=== Directions ===
Please write out every entry below exactly, leaving out any pictures.

___ Source material ___

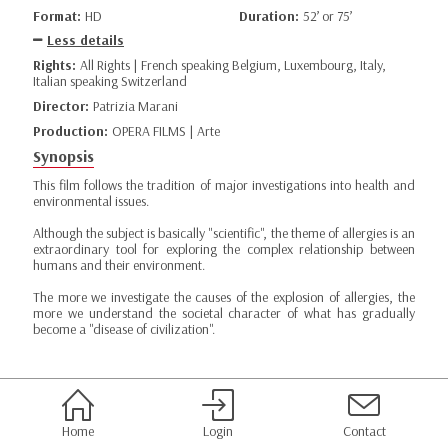
Format:
HD
Duration:
52’ or 75’
Less details
Rights:
All Rights | French speaking Belgium, Luxembourg, Italy,
Italian speaking Switzerland
Director:
Patrizia Marani
Production:
OPERA FILMS | Arte
Synopsis
This film follows the tradition of major investigations into health and
environmental issues.
Although the subject is basically "scientific", the theme of allergies is an
extraordinary tool for exploring the complex relationship between
humans and their environment.
The more we investigate the causes of the explosion of allergies, the
more we understand the societal character of what has gradually
become a "disease of civilization".
Home
Login
Contact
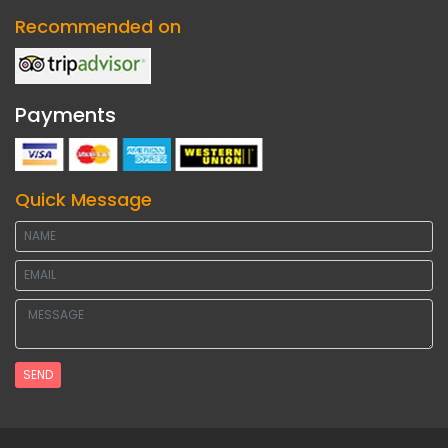
Recommended on
Payments
Quick Message
SEND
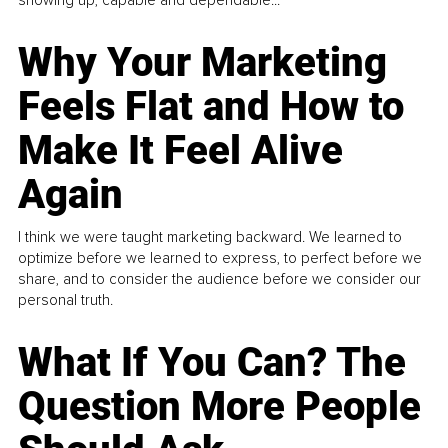
Why Your Marketing
Feels Flat and How to
Make It Feel Alive
Again
I think we were taught marketing backward. We learned to
optimize before we learned to express, to perfect before we
share, and to consider the audience before we consider our
personal truth.
What If You Can? The
Question More People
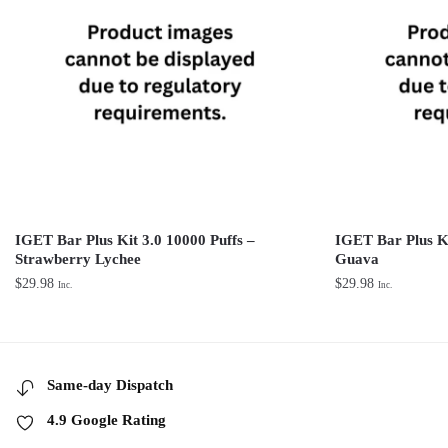
IGET Bar Plus Kit 3.0 10000 Puffs –
IGET Bar Plus K
Strawberry Lychee
Guava
$
29.98
$
29.98
Inc.
Inc.
Same-day Dispatch
4.9 Google Rating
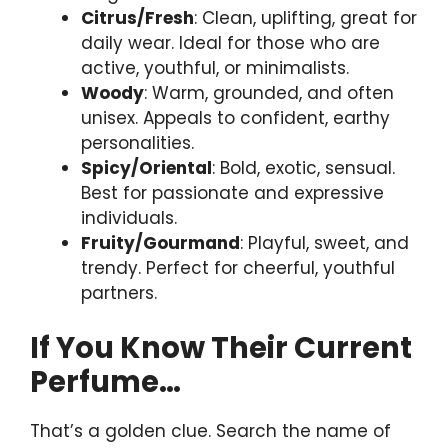
Citrus/Fresh
: Clean, uplifting, great for
daily wear. Ideal for those who are
active, youthful, or minimalists.
Woody
: Warm, grounded, and often
unisex. Appeals to confident, earthy
personalities.
Spicy/Oriental
: Bold, exotic, sensual.
Best for passionate and expressive
individuals.
Fruity/Gourmand
: Playful, sweet, and
trendy. Perfect for cheerful, youthful
partners.
If You Know Their Current
Perfume…
That’s a golden clue. Search the name of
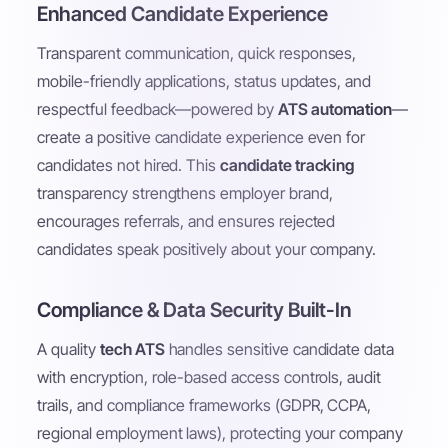
Enhanced Candidate Experience
Transparent communication, quick responses,
mobile-friendly applications, status updates, and
respectful feedback—powered by
ATS automation
—
create a positive candidate experience even for
candidates not hired. This
candidate tracking
transparency strengthens employer brand,
encourages referrals, and ensures rejected
candidates speak positively about your company.
Compliance & Data Security Built-In
A quality
tech ATS
handles sensitive candidate data
with encryption, role-based access controls, audit
trails, and compliance frameworks (GDPR, CCPA,
regional employment laws), protecting your company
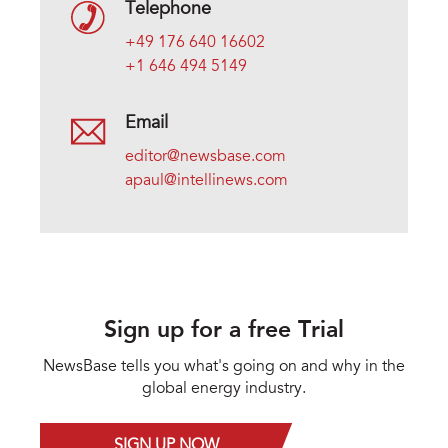
Telephone
+49 176 640 16602
+1 646 494 5149
Email
editor@newsbase.com
apaul@intellinews.com
Sign up for a free Trial
NewsBase tells you what's going on and why in the
global energy industry.
SIGN UP NOW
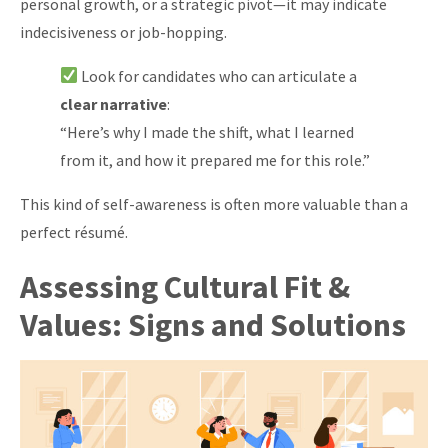
personal growth, or a strategic pivot—it may indicate
indecisiveness or job-hopping.
Look for candidates who can articulate a
clear narrative
:
“Here’s why I made the shift, what I learned
from it, and how it prepared me for this role.”
This kind of self-awareness is often more valuable than a
perfect résumé.
Assessing Cultural Fit &
Values: Signs and Solutions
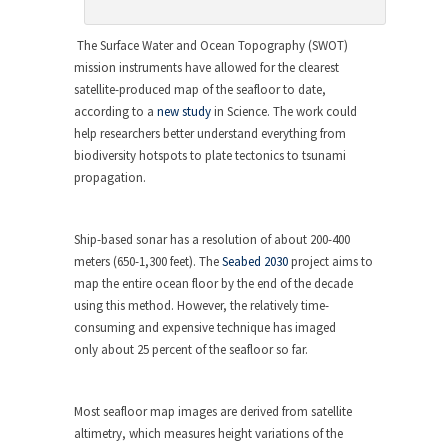
The Surface Water and Ocean Topography (SWOT)
mission instruments have allowed for the clearest
satellite-produced map of the seafloor to date,
according to a
new study
in
Science
. The work could
help researchers better understand everything from
biodiversity hotspots to plate tectonics to tsunami
propagation.
Ship-based sonar has a resolution of about 200-400
meters (650-1,300 feet). The
Seabed 2030
project aims to
map the entire ocean floor by the end of the decade
using this method. However, the relatively time-
consuming and expensive technique has imaged
only about 25 percent of the seafloor so far.
Most seafloor map images are derived from satellite
altimetry, which measures height variations of the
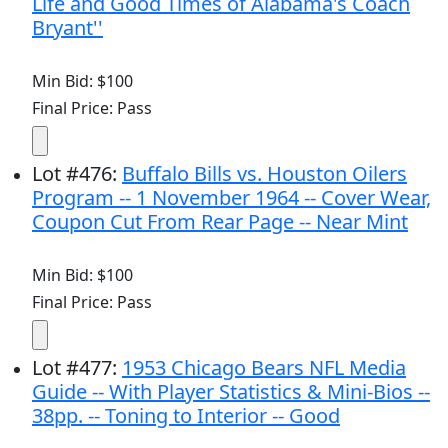
Life and Good Times of Alabama's Coach
Bryant''
Min Bid: $100
Final Price: Pass
Lot
#
476
:
Buffalo Bills vs. Houston Oilers
Program -- 1 November 1964 -- Cover Wear,
Coupon Cut From Rear Page -- Near Mint
Min Bid: $100
Final Price: Pass
Lot
#
477
:
1953 Chicago Bears NFL Media
Guide -- With Player Statistics & Mini-Bios --
38pp. -- Toning to Interior -- Good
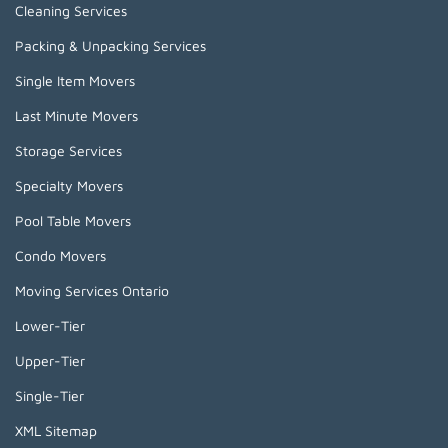
Cleaning Services
Packing & Unpacking Services
Single Item Movers
Last Minute Movers
Storage Services
Specialty Movers
Pool Table Movers
Condo Movers
Moving Services Ontario
Lower-Tier
Upper-Tier
Single-Tier
XML Sitemap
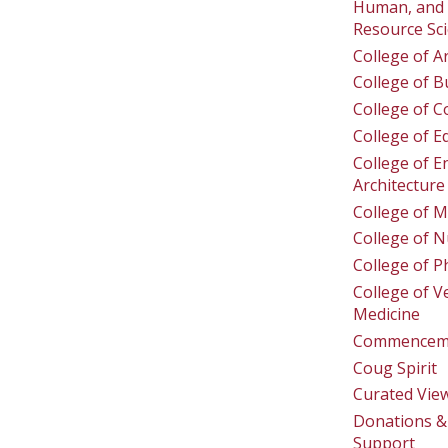
Human, and 
Resource Sc
College of A
College of B
College of 
College of E
College of E
Architecture
College of M
College of N
College of 
College of V
Medicine
Commencem
Coug Spirit
Curated Vie
Donations & 
Support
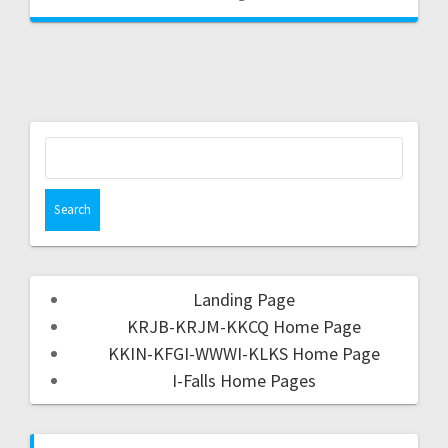
Landing Page
KRJB-KRJM-KKCQ Home Page
KKIN-KFGI-WWWI-KLKS Home Page
I-Falls Home Pages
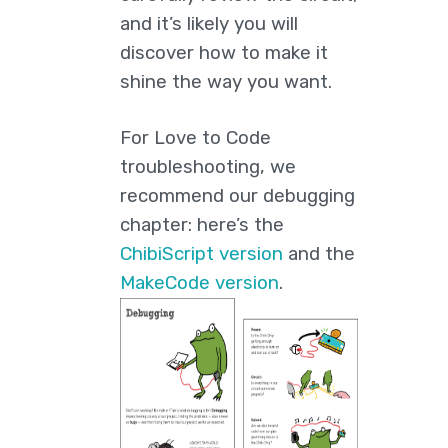
and it’s likely you will
discover how to make it
shine the way you want.
For Love to Code
troubleshooting, we
recommend our debugging
chapter: here’s the
ChibiScript version
and the
MakeCode version
.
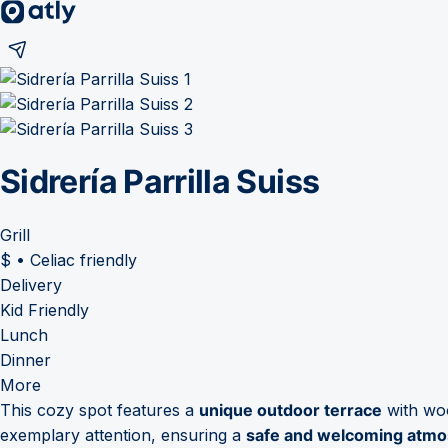
Sidrería Parrilla Suiss
Grill
$
•
Celiac friendly
Delivery
Kid Friendly
Lunch
Dinner
More
This cozy spot features a
unique outdoor terrace
with woo
exemplary attention, ensuring a
safe and welcoming atm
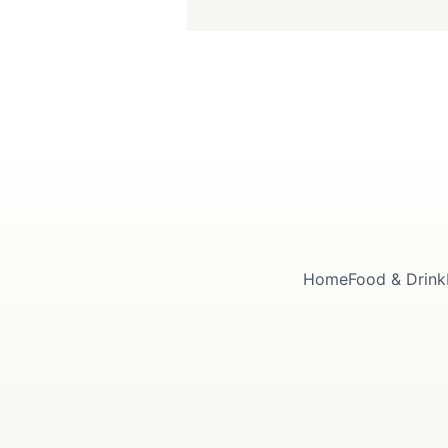
Home
Food & Drink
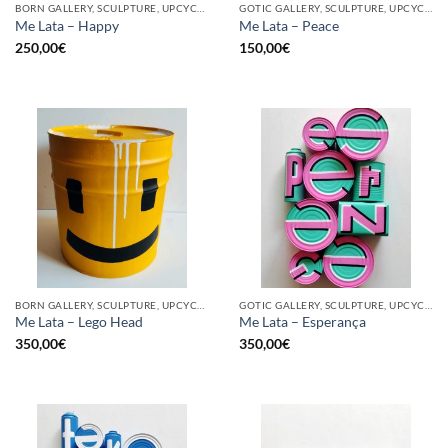
BORN GALLERY, SCULPTURE, UPCYCLE
GOTIC GALLERY, SCULPTURE, UPCYCLE
Me Lata – Happy
Me Lata – Peace
250,00
€
150,00
€
BORN GALLERY, SCULPTURE, UPCYCLE
GOTIC GALLERY, SCULPTURE, UPCYCLE
Me Lata – Lego Head
Me Lata – Esperança
350,00
€
350,00
€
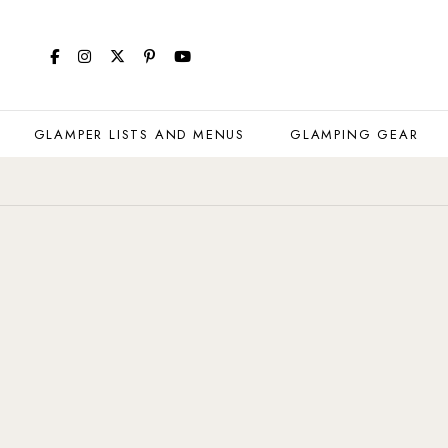
GLAMPER LISTS AND MENUS
GLAMPING GEAR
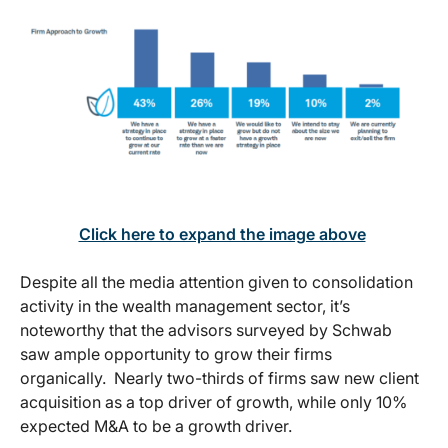
Click here to expand the image above
Despite all the media attention given to consolidation
activity in the wealth management sector, it’s
noteworthy that the advisors surveyed by Schwab
saw ample opportunity to grow their firms
organically. Nearly two-thirds of firms saw new client
acquisition as a top driver of growth, while only 10%
expected M&A to be a growth driver.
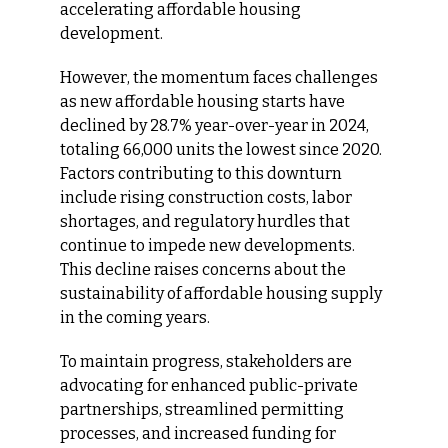
accelerating affordable housing 
development.​
However, the momentum faces challenges 
as new affordable housing starts have 
declined by 28.7% year-over-year in 2024, 
totaling 66,000 units the lowest since 2020. 
Factors contributing to this downturn 
include rising construction costs, labor 
shortages, and regulatory hurdles that 
continue to impede new developments. 
This decline raises concerns about the 
sustainability of affordable housing supply 
in the coming years.​
To maintain progress, stakeholders are 
advocating for enhanced public-private 
partnerships, streamlined permitting 
processes, and increased funding for 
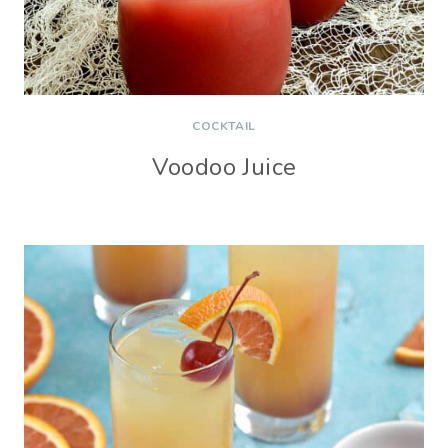
COCKTAIL
Voodoo Juice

___

=== Exercise result ===
Format:
HD
Duration:
52’ or 75’
Less details
Rights:
All Rights | French speaking Belgium, Luxembourg, Italy,
Italian speaking Switzerland
Director:
Patrizia Marani
Production:
OPERA FILMS | Arte
Synopsis
This film follows the tradition of major investigations into health and
environmental issues.
Although the subject is basically "scientific", the theme of allergies is an
extraordinary tool for exploring the complex relationship between
humans and their environment.
The more we investigate the causes of the explosion of allergies, the
more we understand the societal character of what has gradually
become a "disease of civilization".
Home
Login
Contact
Recommended on
Payments
Quick Message
SEND
Why Your Marketing
Feels Flat and How to
Make It Feel Alive
Again
I think we were taught marketing backward. We learned to
optimize before we learned to express, to perfect before we
share, and to consider the audience before we consider our
personal truth.
What If You Can? The
Question More People
IGET Bar Plus Kit 3.0 10000 Puffs –
IGET Bar Plus K
Strawberry Lychee
Guava
$
29.98
$
29.98
Inc.
Inc.
Same-day Dispatch
4.9 Google Rating
Citrus/Fresh
: Clean, uplifting, great for
daily wear. Ideal for those who are
active, youthful, or minimalists.
Woody
: Warm, grounded, and often
unisex. Appeals to confident, earthy
personalities.
Spicy/Oriental
: Bold, exotic, sensual.
Best for passionate and expressive
individuals.
Fruity/Gourmand
: Playful, sweet, and
trendy. Perfect for cheerful, youthful
partners.
If You Know Their Current
Perfume…
That’s a golden clue. Search the name of
Enhanced Candidate Experience
Transparent communication, quick responses,
mobile-friendly applications, status updates, and
respectful feedback—powered by
ATS automation
—
create a positive candidate experience even for
candidates not hired. This
candidate tracking
transparency strengthens employer brand,
encourages referrals, and ensures rejected
candidates speak positively about your company.
Compliance & Data Security Built-In
A quality
tech ATS
handles sensitive candidate data
with encryption, role-based access controls, audit
trails, and compliance frameworks (GDPR, CCPA,
regional employment laws), protecting your company
Telephone
+49 176 640 16602
+1 646 494 5149
Email
editor@newsbase.com
apaul@intellinews.com
Sign up for a free Trial
NewsBase tells you what's going on and why in the
global energy industry.
SIGN UP NOW
personal growth, or a strategic pivot—it may indicate
indecisiveness or job-hopping.
Look for candidates who can articulate a
clear narrative
:
“Here’s why I made the shift, what I learned
from it, and how it prepared me for this role.”
This kind of self-awareness is often more valuable than a
perfect résumé.
Assessing Cultural Fit &
Values: Signs and Solutions
The Surface Water and Ocean Topography (SWOT)
mission instruments have allowed for the clearest
satellite-produced map of the seafloor to date,
according to a
new study
in
Science
. The work could
help researchers better understand everything from
biodiversity hotspots to plate tectonics to tsunami
propagation.
Ship-based sonar has a resolution of about 200-400
meters (650-1,300 feet). The
Seabed 2030
project aims to
map the entire ocean floor by the end of the decade
using this method. However, the relatively time-
consuming and expensive technique has imaged
only about 25 percent of the seafloor so far.
Most seafloor map images are derived from satellite
altimetry, which measures height variations of the
Life and Good Times of Alabama's Coach
Bryant''
Min Bid: $100
Final Price: Pass
Lot
#
476
:
Buffalo Bills vs. Houston Oilers
Program -- 1 November 1964 -- Cover Wear,
Coupon Cut From Rear Page -- Near Mint
Min Bid: $100
Final Price: Pass
Lot
#
477
:
1953 Chicago Bears NFL Media
Guide -- With Player Statistics & Mini-Bios --
38pp. -- Toning to Interior -- Good
Cleaning Services
Packing & Unpacking Services
Single Item Movers
Last Minute Movers
Storage Services
Specialty Movers
Pool Table Movers
Condo Movers
Moving Services Ontario
Lower-Tier
Upper-Tier
Single-Tier
XML Sitemap
Human, and 
Resource Sc
College of A
College of B
College of 
College of E
College of E
Architecture
College of M
College of N
College of 
College of V
Medicine
Commencem
Coug Spirit
Curated Vie
Donations & 
Support
Landing Page
KRJB-KRJM-KKCQ Home Page
KKIN-KFGI-WWWI-KLKS Home Page
I-Falls Home Pages
and it’s likely you will
discover how to make it
shine the way you want.
For Love to Code
troubleshooting, we
recommend our debugging
chapter: here’s the
ChibiScript version
and the
MakeCode version
.
Sidrería Parrilla Suiss
Grill
$
•
Celiac friendly
Delivery
Kid Friendly
Lunch
Dinner
More
This cozy spot features a
unique outdoor terrace
with woo
exemplary attention, ensuring a
safe and welcoming atm
Home
Food & Drink
BORN GALLERY, SCULPTURE, UPCYCLE
GOTIC GALLERY, SCULPTURE, UPCYCLE
Me Lata – Happy
Me Lata – Peace
250,00
€
150,00
€
BORN GALLERY, SCULPTURE, UPCYCLE
GOTIC GALLERY, SCULPTURE, UPCYCLE
Me Lata – Lego Head
Me Lata – Esperança
350,00
€
350,00
€
GLAMPER LISTS AND MENUS
GLAMPING GEAR
Click here to expand the image above
Despite all the media attention given to consolidation
activity in the wealth management sector, it’s
noteworthy that the advisors surveyed by Schwab
saw ample opportunity to grow their firms
organically. Nearly two-thirds of firms saw new client
acquisition as a top driver of growth, while only 10%
expected M&A to be a growth driver.
accelerating affordable housing 
development.​
However, the momentum faces challenges 
as new affordable housing starts have 
declined by 28.7% year-over-year in 2024, 
totaling 66,000 units the lowest since 2020. 
Factors contributing to this downturn 
include rising construction costs, labor 
shortages, and regulatory hurdles that 
continue to impede new developments. 
This decline raises concerns about the 
sustainability of affordable housing supply 
in the coming years.​
To maintain progress, stakeholders are 
advocating for enhanced public-private 
partnerships, streamlined permitting 
processes, and increased funding for 
COCKTAIL
Voodoo Juice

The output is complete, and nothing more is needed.